Publication |
The Patriot Ledger |
Date |
October 27, 2012 |
Author |
Iris Fanger |
The centerpiece to the opening program of the Boston Ballet’s 49th season is a world premiere, Awake Only, by choreographer, Jorma Elo. The work is set to a score of nine compositions by Johann Sebastian Bach with the music performed by two superb musicians, organist Heinrich Christensen and pianist Alex Foaksman. They play in alternating accompaniment to the evolving life patterns of the two couples on stage who lead us back in time.
Let me assure you that Elo is at the top of his game with this one. Now in his 10th year as choreographer-in-residence, and in demand throughout the ballet world, he has delivered one of his most sensitive and emotional ballets in Awake Only, minus the gimmicks of the avant-garde sets and clanging scores of the past.
The curtain opens on a self-assured, tiny child (Liam Lurker) dressed in pajamas who will lead the dancers through the piece. Jeffrey Cirio, probably the youngest of the company’s principals and a star if ever there was one, takes the boy by the hand and leads him off-stage before bursting out into a solo that establishes the central theme – a young man on a quest for self-discovery. Cirio is small in stature and tightly-wound but he can do anything – high leaps, multiple spins, daring dashes to conquer the space – while letting us know how he feels. He is soon joined by a precisely stepping Lia Ciro (his sister in real life) and her partner, the tall and lithe Sabi Varga, whom Elo adores because the movements set on his body ripple through and out the dancer’s long limbs as if to go on forever.
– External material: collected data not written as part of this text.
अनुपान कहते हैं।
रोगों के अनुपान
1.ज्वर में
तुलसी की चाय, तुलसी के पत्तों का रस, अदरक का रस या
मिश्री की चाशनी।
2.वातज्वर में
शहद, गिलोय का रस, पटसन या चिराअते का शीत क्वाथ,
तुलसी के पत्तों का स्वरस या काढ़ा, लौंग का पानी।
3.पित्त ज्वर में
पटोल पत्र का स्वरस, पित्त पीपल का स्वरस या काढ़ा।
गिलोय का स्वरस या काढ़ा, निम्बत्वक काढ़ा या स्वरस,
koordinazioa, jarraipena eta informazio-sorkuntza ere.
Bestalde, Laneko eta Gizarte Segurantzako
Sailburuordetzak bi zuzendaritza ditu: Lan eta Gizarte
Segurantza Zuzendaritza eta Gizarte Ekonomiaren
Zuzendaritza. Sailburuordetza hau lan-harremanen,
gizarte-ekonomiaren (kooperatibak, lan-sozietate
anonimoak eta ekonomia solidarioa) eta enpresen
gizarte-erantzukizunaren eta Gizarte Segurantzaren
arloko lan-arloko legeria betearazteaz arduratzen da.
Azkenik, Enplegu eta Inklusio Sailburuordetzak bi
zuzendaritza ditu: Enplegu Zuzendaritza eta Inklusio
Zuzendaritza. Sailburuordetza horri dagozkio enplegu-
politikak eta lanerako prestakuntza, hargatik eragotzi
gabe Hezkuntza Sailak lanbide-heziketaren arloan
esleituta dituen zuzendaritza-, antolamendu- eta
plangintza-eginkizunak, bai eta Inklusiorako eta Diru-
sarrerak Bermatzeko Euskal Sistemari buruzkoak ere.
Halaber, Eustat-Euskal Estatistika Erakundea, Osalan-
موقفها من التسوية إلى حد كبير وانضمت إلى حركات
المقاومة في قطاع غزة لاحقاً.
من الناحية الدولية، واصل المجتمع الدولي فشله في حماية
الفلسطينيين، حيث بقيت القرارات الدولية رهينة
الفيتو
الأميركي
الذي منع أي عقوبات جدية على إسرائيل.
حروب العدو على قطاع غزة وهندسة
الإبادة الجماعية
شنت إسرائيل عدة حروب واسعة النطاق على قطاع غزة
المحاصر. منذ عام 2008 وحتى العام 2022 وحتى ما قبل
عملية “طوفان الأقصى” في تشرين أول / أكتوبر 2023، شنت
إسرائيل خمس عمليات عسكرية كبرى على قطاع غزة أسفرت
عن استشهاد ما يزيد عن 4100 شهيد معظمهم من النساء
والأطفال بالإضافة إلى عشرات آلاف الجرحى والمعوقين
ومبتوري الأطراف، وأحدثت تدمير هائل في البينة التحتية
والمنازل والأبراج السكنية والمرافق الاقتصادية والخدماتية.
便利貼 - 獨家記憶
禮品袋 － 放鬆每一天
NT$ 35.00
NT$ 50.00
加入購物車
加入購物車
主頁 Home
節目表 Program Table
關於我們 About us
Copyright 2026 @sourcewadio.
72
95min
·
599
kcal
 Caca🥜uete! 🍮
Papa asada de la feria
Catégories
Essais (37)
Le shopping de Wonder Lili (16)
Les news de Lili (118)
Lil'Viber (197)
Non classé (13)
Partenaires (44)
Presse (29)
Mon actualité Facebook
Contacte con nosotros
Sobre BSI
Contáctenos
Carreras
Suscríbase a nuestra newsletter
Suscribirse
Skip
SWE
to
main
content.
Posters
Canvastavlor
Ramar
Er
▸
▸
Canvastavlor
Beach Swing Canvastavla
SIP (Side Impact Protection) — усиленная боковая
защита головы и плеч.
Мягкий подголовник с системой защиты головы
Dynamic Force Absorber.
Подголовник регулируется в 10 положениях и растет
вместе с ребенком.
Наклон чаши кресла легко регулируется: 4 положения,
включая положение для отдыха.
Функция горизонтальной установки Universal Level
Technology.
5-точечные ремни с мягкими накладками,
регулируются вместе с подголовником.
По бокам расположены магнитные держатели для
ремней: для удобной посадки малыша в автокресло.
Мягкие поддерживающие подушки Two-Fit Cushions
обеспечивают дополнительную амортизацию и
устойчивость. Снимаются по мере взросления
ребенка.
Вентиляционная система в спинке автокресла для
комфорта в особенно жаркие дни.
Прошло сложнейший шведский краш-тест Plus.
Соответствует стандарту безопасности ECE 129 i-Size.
Jeffrey Cirio is not destined to travel alone. Kathleen Breen Combes enters for a luscious pas de deux that maps out their affair from tentative meeting to melting into each others’ bodies. Six women on pointe, Whitney Jensen and Rachel Cossar among them, shadow the two couples, but each is given a solo on her own. The ballet has no definite conclusion as the child returns to push and prod the dancers into each next section, and to watch them at the end. If the little boy is a sentimental tug to the heart-strings, he’s also a reminder that we all start at the same place, although our journeys take us on various paths.
The two other works on the program are repeats for the company: Rooster, a ballet for people who hate the ballet, by choreographer Christopher Bruce that’s set to music by the Rolling Stones, and William Forsythe’s The Second Detail, to anatonal score by Thom Willems. Bruce’s work is a predictable response to the pop music.
In The Second Detail, Forsythe takes us into a Star Wars future where the unisex, gray-clad citizens dance out their pieces and then walk off stage or to the rear to sit on stools and gaze impassibly at the action. Then comes the jolt ofthe surprise ending, a “crazy-lady” solo by Lorna Feijoo. Feijoo’s performance is a reminder of her power as a supremely talented actress as well as dancer, however I’m not sure we needed to see either of these works so soon again.
IF YOU GO . . . .
AwakeOnly The Boston Ballet, at The Boston Opera House through Nov. 4.